Date Thu, 14 Sep 2006 09:31:58 GMT
Dear Xiao-Feng:
     Thank you for your advice.
     I would like generational GC, but what I worry about whether it is
preferrable to let GC start even if there is free memory existing.  Although
the initiative gc fits in my case, I do not know the side-effect of frequent
gc, for example, to pick out gc-able objects, to merge memory and to reset
pointers to moved objects, especially on other cases. In my opinion, the
strategy of current passive gc still has its market. Is it possible to let
it configurable for application developers to choose the gc strategy?
    Smatter compiler to allocate object on stack is really a good way since
many a time an object is used as a local varaible. I think it is not so
difficult for compiler to pick out local variables and what we need is just
to let VM to allow space allocated on stack.:)
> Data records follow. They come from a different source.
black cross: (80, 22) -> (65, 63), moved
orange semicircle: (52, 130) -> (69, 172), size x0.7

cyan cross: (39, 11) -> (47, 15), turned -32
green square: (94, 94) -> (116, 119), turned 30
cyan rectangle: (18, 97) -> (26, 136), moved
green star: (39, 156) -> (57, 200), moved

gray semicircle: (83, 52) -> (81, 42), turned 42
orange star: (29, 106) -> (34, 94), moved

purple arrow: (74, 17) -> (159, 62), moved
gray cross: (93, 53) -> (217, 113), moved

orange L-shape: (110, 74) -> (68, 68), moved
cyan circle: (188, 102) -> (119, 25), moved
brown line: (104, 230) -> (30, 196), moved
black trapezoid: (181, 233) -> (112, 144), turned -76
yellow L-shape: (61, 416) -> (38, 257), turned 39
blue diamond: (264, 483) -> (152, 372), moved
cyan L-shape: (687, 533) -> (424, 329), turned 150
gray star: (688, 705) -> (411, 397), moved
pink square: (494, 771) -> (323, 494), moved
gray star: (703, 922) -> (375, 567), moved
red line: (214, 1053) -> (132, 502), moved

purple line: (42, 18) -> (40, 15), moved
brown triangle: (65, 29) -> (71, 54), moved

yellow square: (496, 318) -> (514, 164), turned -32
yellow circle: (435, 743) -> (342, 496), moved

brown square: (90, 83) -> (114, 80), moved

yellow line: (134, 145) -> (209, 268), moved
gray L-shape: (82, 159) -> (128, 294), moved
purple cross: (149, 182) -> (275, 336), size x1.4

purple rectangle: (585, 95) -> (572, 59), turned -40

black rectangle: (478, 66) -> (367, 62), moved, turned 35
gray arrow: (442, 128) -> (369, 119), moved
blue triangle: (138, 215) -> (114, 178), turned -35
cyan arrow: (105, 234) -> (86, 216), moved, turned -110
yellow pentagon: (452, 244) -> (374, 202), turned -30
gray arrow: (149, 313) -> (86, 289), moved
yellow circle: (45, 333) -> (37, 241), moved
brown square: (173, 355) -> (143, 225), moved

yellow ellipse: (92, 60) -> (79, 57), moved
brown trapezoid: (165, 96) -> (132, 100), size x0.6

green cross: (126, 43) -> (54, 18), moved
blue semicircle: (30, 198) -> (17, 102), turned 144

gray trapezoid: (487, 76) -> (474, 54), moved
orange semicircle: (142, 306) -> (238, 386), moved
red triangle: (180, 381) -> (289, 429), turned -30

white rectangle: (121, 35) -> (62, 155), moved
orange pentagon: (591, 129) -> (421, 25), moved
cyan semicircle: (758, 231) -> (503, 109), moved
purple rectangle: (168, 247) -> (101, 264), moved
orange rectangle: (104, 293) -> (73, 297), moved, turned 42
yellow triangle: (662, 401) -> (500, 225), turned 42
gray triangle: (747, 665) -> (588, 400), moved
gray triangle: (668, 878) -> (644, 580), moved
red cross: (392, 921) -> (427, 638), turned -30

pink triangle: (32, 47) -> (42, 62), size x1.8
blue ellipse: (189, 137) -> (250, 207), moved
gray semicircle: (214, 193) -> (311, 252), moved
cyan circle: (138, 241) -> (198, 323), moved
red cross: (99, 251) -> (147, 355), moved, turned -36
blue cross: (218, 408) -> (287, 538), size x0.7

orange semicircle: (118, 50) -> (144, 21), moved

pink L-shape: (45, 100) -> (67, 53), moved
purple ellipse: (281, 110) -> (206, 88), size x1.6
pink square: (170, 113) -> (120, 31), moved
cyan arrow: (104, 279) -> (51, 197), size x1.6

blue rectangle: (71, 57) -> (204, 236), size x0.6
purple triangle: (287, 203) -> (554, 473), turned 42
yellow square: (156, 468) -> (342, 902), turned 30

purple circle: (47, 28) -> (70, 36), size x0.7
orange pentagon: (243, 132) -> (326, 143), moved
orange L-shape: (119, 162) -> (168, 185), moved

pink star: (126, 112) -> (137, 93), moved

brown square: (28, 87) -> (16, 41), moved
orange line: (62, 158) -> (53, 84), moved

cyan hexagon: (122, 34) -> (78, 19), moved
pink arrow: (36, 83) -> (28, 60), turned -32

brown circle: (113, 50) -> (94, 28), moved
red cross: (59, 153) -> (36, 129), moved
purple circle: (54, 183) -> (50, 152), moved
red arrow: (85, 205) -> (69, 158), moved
    I am not quite familiar with JIT, but it will become a powerful
supplement for static analysis.

Good luck!

On 9/14/06, Xiao-Feng Li <xiaofeng.li@gmail.com> wrote:
>
> Hi, Dear Leo,
>
> There are a couple of known approaches to collect short-lived objects.
>
> The most common approach is generational GC, which is designed
> specifically with the assumption that most objects die young in normal
> applications. Simply put, the objects are arranged into spaces
> according to their age, and the younger objects' spaces are collected
> more frequently. GC pause time is improved since only part of the heap
> is collected normally.
>
> Another way is to let JIT to free objects whenever it sees
> appropriate. The idea actually is letting JIT to insert object freeing
> code sequence in the generated jitted code, so that the mutator can
> free objects proactively. The "free-me" paper in this year's PLDI
> exprimented this approach but showed this approach helps little with a
> setting of generational GC.
>
> Stack allocation may help the short-lived objects collection as well,
> which requires escape analysis/detection (by compiler or hardware).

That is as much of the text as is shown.